OpenAI’s Superalignment Team Focuses on AI Governance Amid Leadership Shake-Up

Amidst the fallout of Sam Altman’s abrupt departure from OpenAI and the subsequent chaos, OpenAI’s Superalignment team remains steadfast in their mission to tackle the challenges of controlling AI that surpass human intelligence. While the leadership turmoil unfolds, the team, led by Ilya Sutskever, is actively working on strategies to steer and regulate superintelligent AI systems.

This week, members of the Superalignment team, including Collin Burns, Pavel Izmailov, and Leopold Aschenbrenner, presented their latest work at NeurIPS, the annual machine learning conference in New Orleans. Their primary goal is to ensure that AI systems behave as intended, especially as they venture into the realm of superintelligence.

The Superalignment initiative, launched in July, is part of OpenAI’s broader efforts to govern AI systems with intelligence surpassing that of humans. Collin Burns acknowledged the difficulty in aligning models smarter than humans, posing a significant challenge for the research community.


A figure illustrating the Superalignment team’s AI-based analogy for aligning superintelligent systems.

Despite the recent leadership changes, Ilya Sutskever continues to lead the Superalignment team, raising questions given his involvement in Altman’s ouster. The Superalignment concept has sparked debates within the AI research community, with some questioning its timing and others considering it a distraction from more immediate regulatory concerns.

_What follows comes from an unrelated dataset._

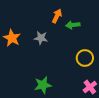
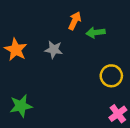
green star: (43, 85) -> (21, 106), moved

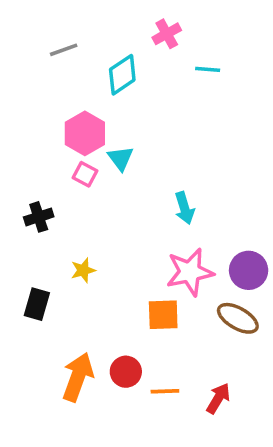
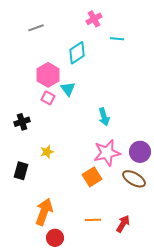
cyan diamond: (122, 75) -> (77, 53), moved
orange square: (163, 315) -> (92, 177), turned -30
red circle: (126, 372) -> (55, 238), moved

While Altman drew comparisons between OpenAI and the Manhattan Project, emphasizing the need to protect against catastrophic risks, skepticism remains about the imminent development of superintelligent AI systems with world-ending capabilities. Critics argue that focusing on such concerns diverts attention from pressing issues like algorithmic bias and the toxicity of AI.

The Superalignment team is actively developing governance and control frameworks for potential superintelligent AI systems. Their approach involves using a less sophisticated AI model to guide a more advanced one, akin to a human supervisor guiding a superintelligent AI system.

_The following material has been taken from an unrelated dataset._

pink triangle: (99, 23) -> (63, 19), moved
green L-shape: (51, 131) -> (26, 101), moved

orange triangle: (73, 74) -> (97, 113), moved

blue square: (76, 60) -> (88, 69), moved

In a surprising move, OpenAI announced a $10 million grant program to support technical research on superintelligent alignment. The funding, including a contribution from former Google CEO Eric Schmidt, is aimed at encouraging research from academic labs, nonprofits, individual researchers, and graduate students. The move has prompted speculation about Schmidt’s commercial interests in AI.

Despite concerns, the Superalignment team assures that their research, along with the work supported by grants, will be shared publicly, adhering to OpenAI’s mission of contributing to the safety of AI models for the benefit of humanity. The team remains committed to addressing one of the most critical technical challenges of our time: aligning superhuman AI systems to ensure their safety and benefit for all.